### Your goal
In duplicating the lines below, keep every word unchanged and drop the pictures.

### Material provided
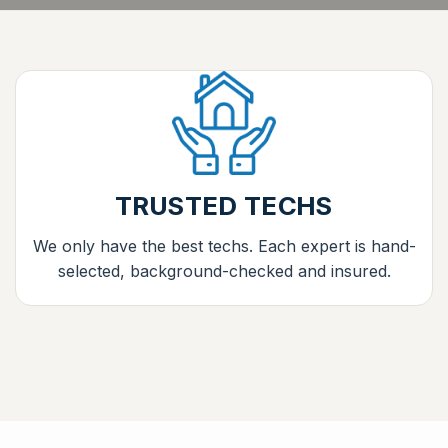
TRUSTED TECHS
We only have the best techs. Each expert is hand-
selected, background-checked and insured.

### Solution to this task
TRUSTED TECHS
We only have the best techs. Each expert is hand-
selected, background-checked and insured.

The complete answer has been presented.